Effects of puerarin on (A) respiratory bursts in human neutrophils, and (B) the antioxidation in thiobarbituric acid-reactive substance (TBARS) in rat brain homogenate. (A) Washed neutrophil suspensions (2 × 10⁶ cells/ml) were preincubated with the solvent control (0.5% DMSO) or various concentrations of puerarin (10, 20, and 50 μM) in the presence of lucigenin (100 μM), followed by the addition of fMLP (800 nM) to trigger neutrophil respiratory bursts. Data are presented as a percent inhibition of the solvent control (means ± S.E.M., n = 4). (B) Brain homogenates were preincubated with solvent (0.5% DMSO) or various concentrations of puerarin (20~500 μM) for 10 min followed by the addition of Fe²⁺ (200 μM).
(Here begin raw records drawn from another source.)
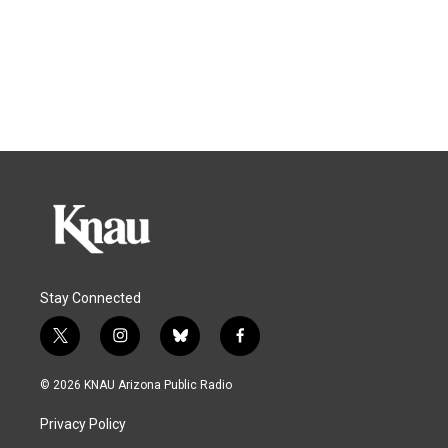
Stay Connected
t
i
b
f
w
n
l
a
i
s
u
c
© 2026 KNAU Arizona Public Radio
t
t
e
e
t
a
s
b
Privacy Policy
e
g
k
o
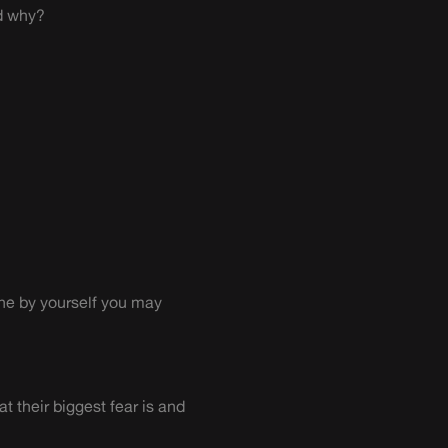
nd why?
one by yourself you may
 their biggest fear is and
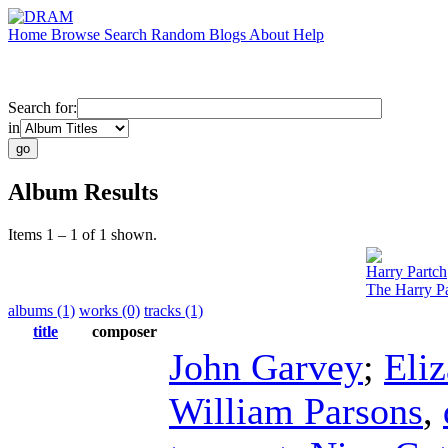
Home
Browse
Search
Random
Blogs
About
Help
Search for:
in
Album Results
Items 1 – 1 of 1 shown.
Harry Partch
The Harry Pa
albums (1)
works (0)
tracks (1)
title
composer
John Garvey
;
Eli
William Parsons
,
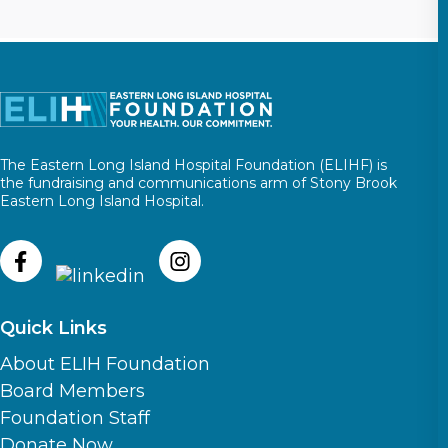
The Eastern Long Island Hospital Foundation (ELIHF) is
the fundraising and communications arm of Stony Brook
Eastern Long Island Hospital.
Quick Links
About ELIH Foundation
Board Members
Foundation Staff
Donate Now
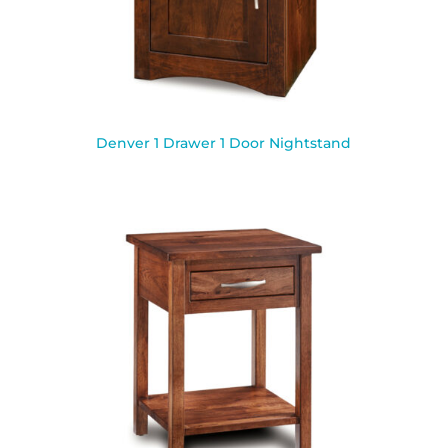
Denver 1 Drawer 1 Door Nightstand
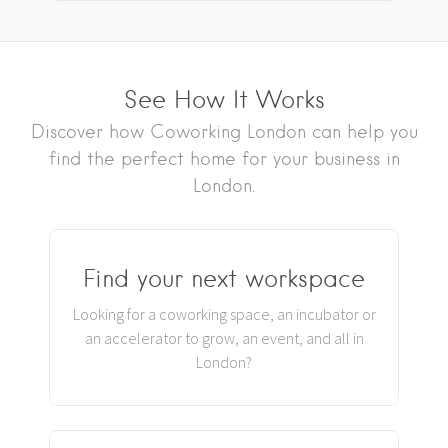
See How It Works
Discover how Coworking London can help you
find the perfect home for your business in
London.
Find your next workspace
Looking for a coworking space, an incubator or
an accelerator to grow, an event, and all in
London?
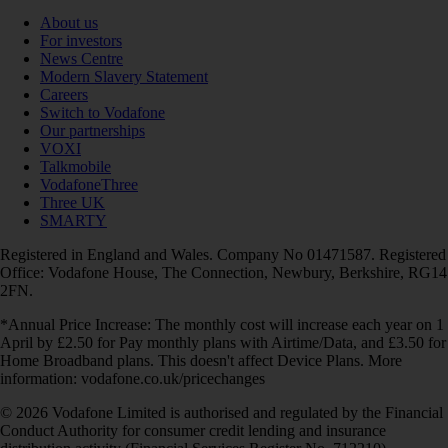
About us
For investors
News Centre
Modern Slavery Statement
Careers
Switch to Vodafone
Our partnerships
VOXI
Talkmobile
VodafoneThree
Three UK
SMARTY
Registered in England and Wales. Company No 01471587. Registered
Office: Vodafone House, The Connection, Newbury, Berkshire, RG14
2FN.
*Annual Price Increase: The monthly cost will increase each year on 1
April by £2.50 for Pay monthly plans with Airtime/Data, and £3.50 for
Home Broadband plans. This doesn't affect Device Plans. More
information: vodafone.co.uk/pricechanges
© 2026 Vodafone Limited is authorised and regulated by the Financial
Conduct Authority for consumer credit lending and insurance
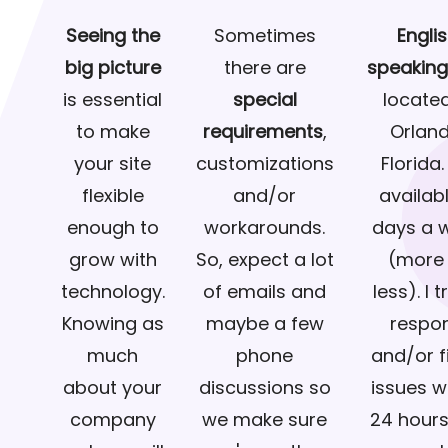
Seeing the
Sometimes
Engli
big picture
there are
speakin
is essential
special
located
to make
requirements
,
Orland
your site
customizations
Florida.
flexible
and/or
availab
enough to
workarounds.
days a 
grow with
So, expect a lot
(more 
technology.
of emails and
less). I t
Knowing as
maybe a few
respo
much
phone
and/or fi
about your
discussions so
issues w
company
we make sure
24 hours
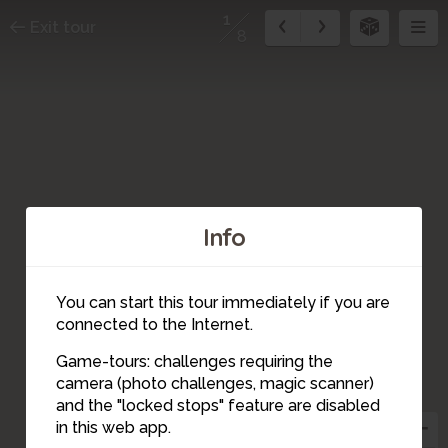
1
Exit tour
8
Info
You can start this tour immediately if you are
connected to the Internet.
Game-tours: challenges requiring the
camera (photo challenges, magic scanner)
1
and the "locked stops" feature are disabled
in this web app.
2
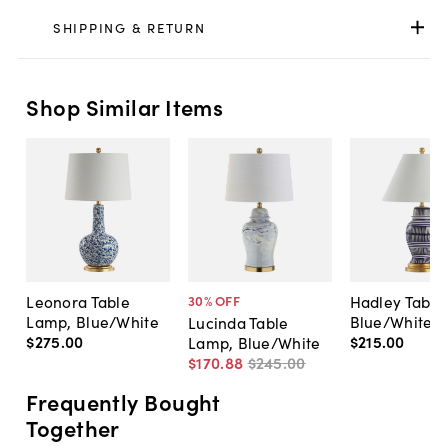
SHIPPING & RETURN
Shop Similar Items
Leonora Table
Hadley Table
30
% OFF
Lamp, Blue/White
Blue/White
Lucinda Table
$275
.
00
$215
.
00
Lamp, Blue/White
$170
.
88
$245
.
00
Frequently Bought
Together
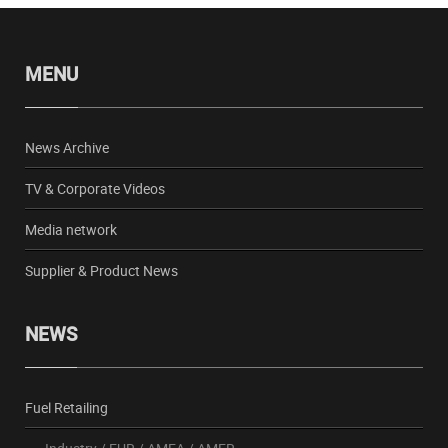
MENU
News Archive
TV & Corporate Videos
Media network
Supplier & Product News
NEWS
Fuel Retailing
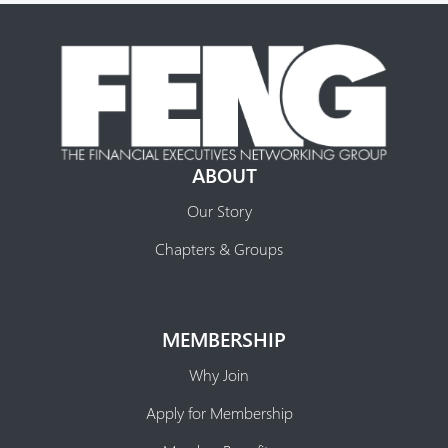
ABOUT
Our Story
Chapters & Groups
MEMBERSHIP
Why Join
Apply for Membership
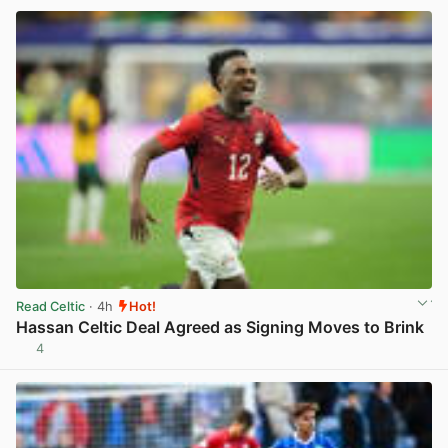
Read Celtic
· 4h
Hot!
Hassan Celtic Deal Agreed as Signing Moves to Brink
4
View post in new tab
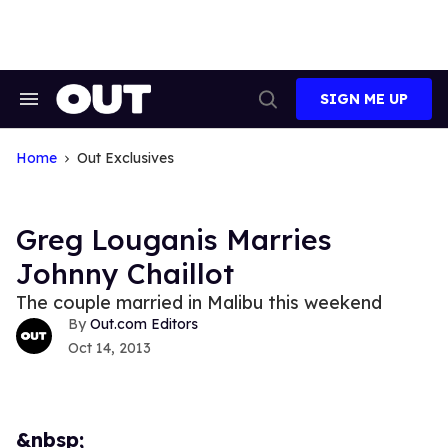
Skip
to
content
SIGN ME UP
Search
Open
&
Search
Section
Navigation
Home
Out Exclusives
Greg Louganis Marries
Johnny Chaillot
The couple married in Malibu this weekend
Out.com Editors
Oct 14, 2013
&nbsp;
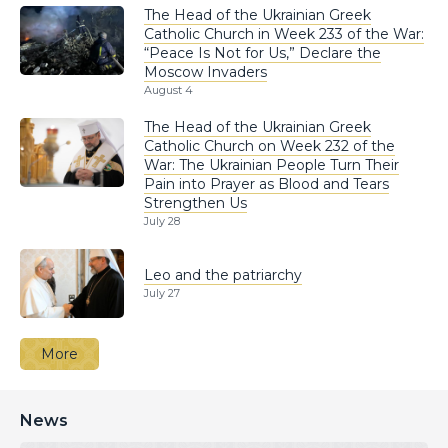
The Head of the Ukrainian Greek
Catholic Church in Week 233 of the War:
“Peace Is Not for Us,” Declare the
Moscow Invaders
August 4
The Head of the Ukrainian Greek
Catholic Church on Week 232 of the
War: The Ukrainian People Turn Their
Pain into Prayer as Blood and Tears
Strengthen Us
July 28
Leo and the patriarchy
July 27
More
News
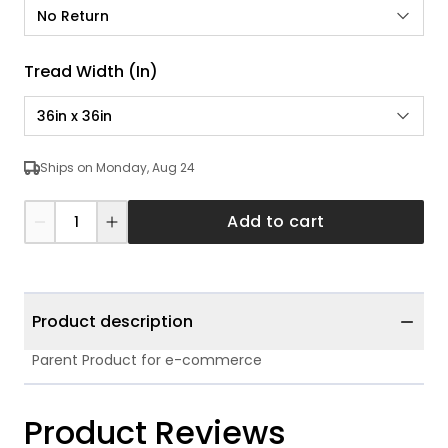
No Return
Tread Width (in)
36in x 36in
Ships on Monday, Aug 24
Add to cart
Product description
Parent Product for e-commerce
Product Reviews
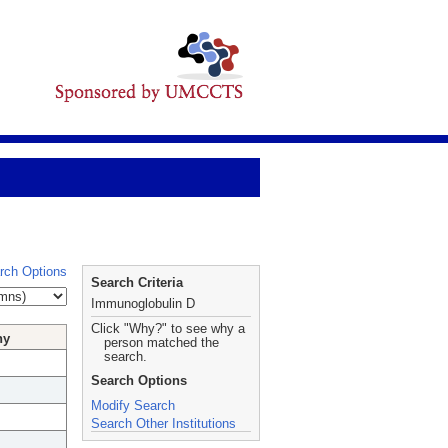
rch Options
Search Criteria
Immunoglobulin D
Click "Why?" to see why a
hy
person matched the
search.
Search Options
Modify Search
Search Other Institutions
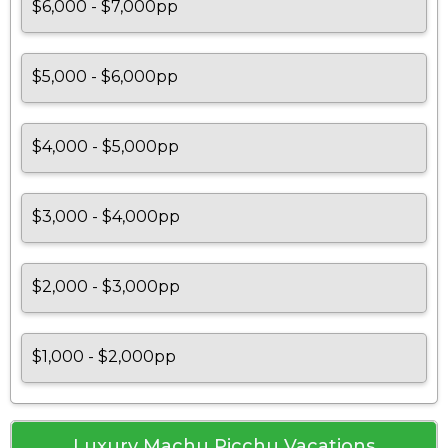
$6,000 - $7,000pp
$5,000 - $6,000pp
$4,000 - $5,000pp
$3,000 - $4,000pp
$2,000 - $3,000pp
$1,000 - $2,000pp
Luxury Machu Picchu Vacations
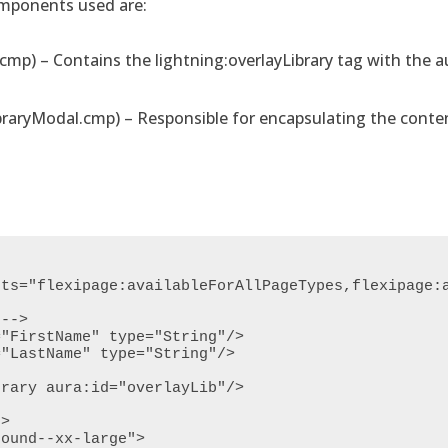
omponents used are:
p) – Contains the lightning:overlayLibrary tag with the au
raryModal.cmp) – Responsible for encapsulating the conten
ts="flexipage:availableForAllPageTypes,flexipage:a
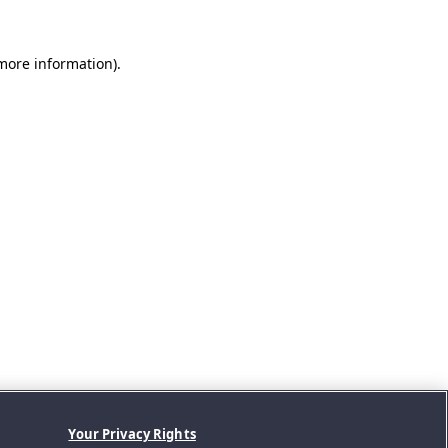
 more information).
Your Privacy Rights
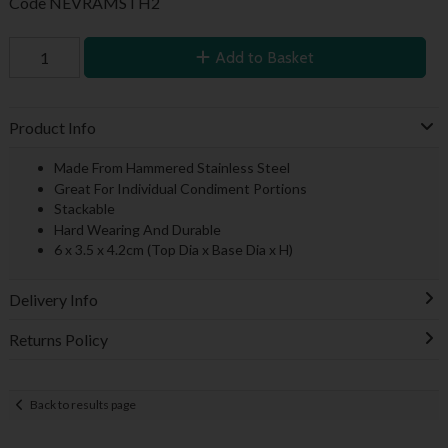
Code
NEVRAMSTH2
Add to Basket
Product Info
Made From Hammered Stainless Steel
Great For Individual Condiment Portions
Stackable
Hard Wearing And Durable
6 x 3.5 x 4.2cm (Top Dia x Base Dia x H)
Delivery Info
Returns Policy
Back to results page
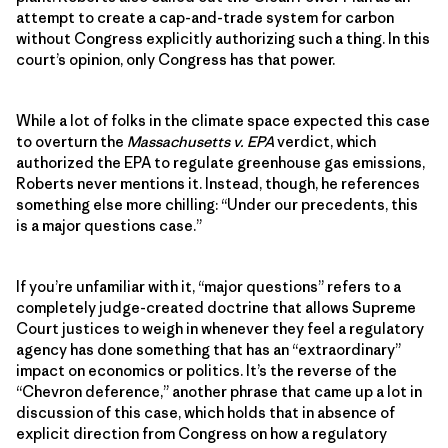
attempt to create a cap-and-trade system for carbon
without Congress explicitly authorizing such a thing. In this
court’s opinion, only Congress has that power.
While a lot of folks in the climate space expected this case
to overturn the
Massachusetts v. EPA
verdict, which
authorized the EPA to regulate greenhouse gas emissions,
Roberts never mentions it. Instead, though, he references
something else more chilling: “Under our precedents, this
is a major questions case.”
If you’re unfamiliar with it, “major questions” refers to a
completely judge-created doctrine that allows Supreme
Court justices to weigh in whenever they feel a regulatory
agency has done something that has an “extraordinary”
impact on economics or politics. It’s the reverse of the
“Chevron deference,” another phrase that came up a lot in
discussion of this case, which holds that in absence of
explicit direction from Congress on how a regulatory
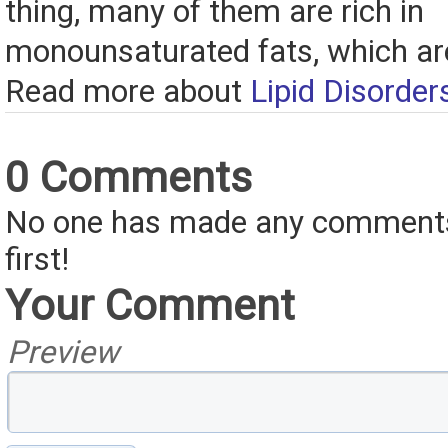
thing, many of them are rich in
monounsaturated fats, which are
Read more about
Lipid Disorder
0 Comments
No one has made any comments 
first!
Your Comment
Preview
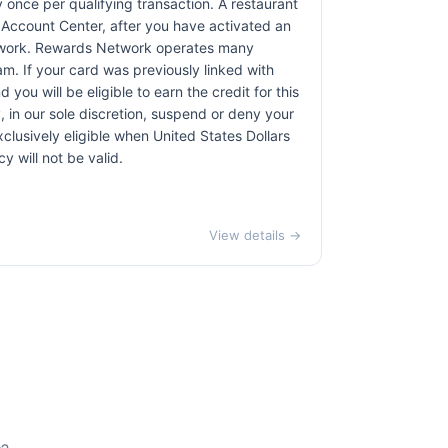
 once per qualifying transaction. A restaurant
r Account Center, after you have activated an
etwork. Rewards Network operates many
. If your card was previously linked with
u will be eligible to earn the credit for this
, in our sole discretion, suspend or deny your
exclusively eligible when United States Dollars
 will not be valid.
View details →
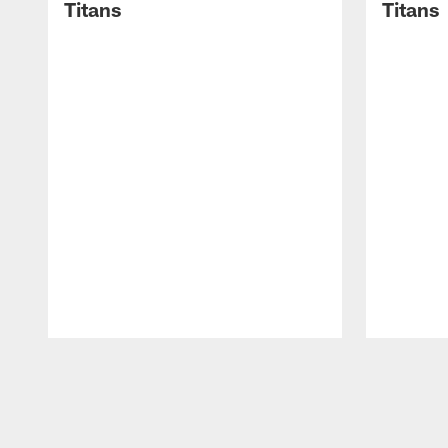
Titans
Titans
Pause
Play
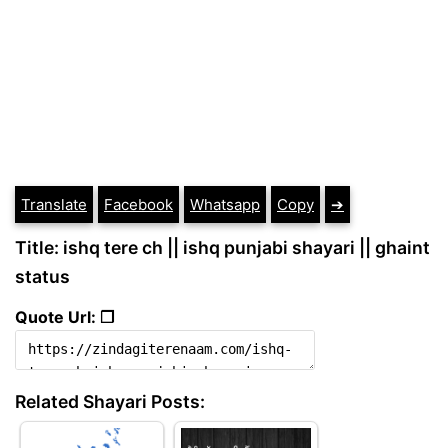
Translate
Facebook
Whatsapp
Copy
➔
Title: ishq tere ch || ishq punjabi shayari || ghaint
status
Quote Url: ❐
Related Shayari Posts:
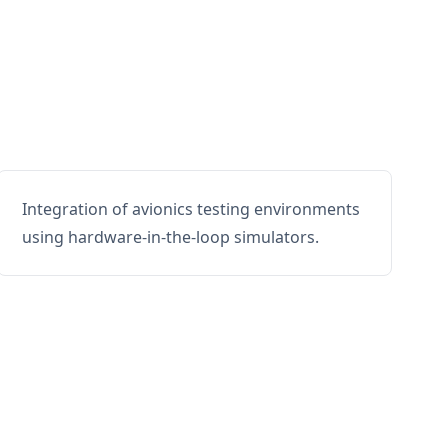
Integration of avionics testing environments
using hardware-in-the-loop simulators.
Results are presented as the absorbance at 532 nm/mg protein in brain homogenates. Data are presented as the means ± S.E.M. (n = 4). **P < 0.01 compared with the solvent group (DMSO only).

Figure 6

Effect of puerarin on the free radical-scavenging activity in the H₂O₂/NaOH/DMSO system. The signal of hydroxyl radical peaks was observed in electron spin resonance (ESR) experiments. (A) Typical ESR spectra in the presence of solvent control (0.5% DMSO) or puerarin (B, 200 μM), (C, 500 μM) in the H₂O₂/NaOH/DMSO system, the spectrum is a representative example of four similar experiments.